REQUIRED WORK:
Copy each record exactly and skip its pictures.

Extracted page text data:
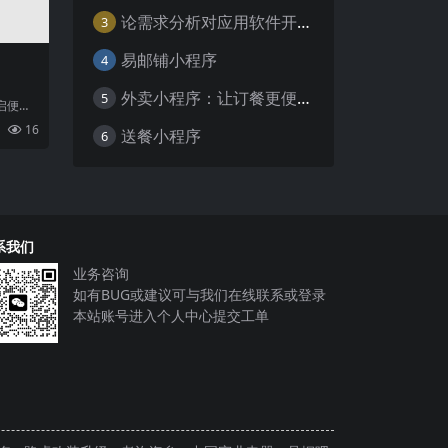
论需求分析对应用软件开发的重要性
3
易邮铺小程序
4
外卖小程序：让订餐更便捷，吃货的福音
5
启便捷
联网的
16
送餐小程序
6
种
系我们
业务咨询
如有BUG或建议可与我们在线联系或登录
本站账号进入个人中心提交工单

SOLUTION:
论需求分析对应用软件开发的重要性
3
易邮铺小程序
4
外卖小程序：让订餐更便捷，吃货的福音
5
启便捷
联网的
16
送餐小程序
6
种
系我们
业务咨询
如有BUG或建议可与我们在线联系或登录
本站账号进入个人中心提交工单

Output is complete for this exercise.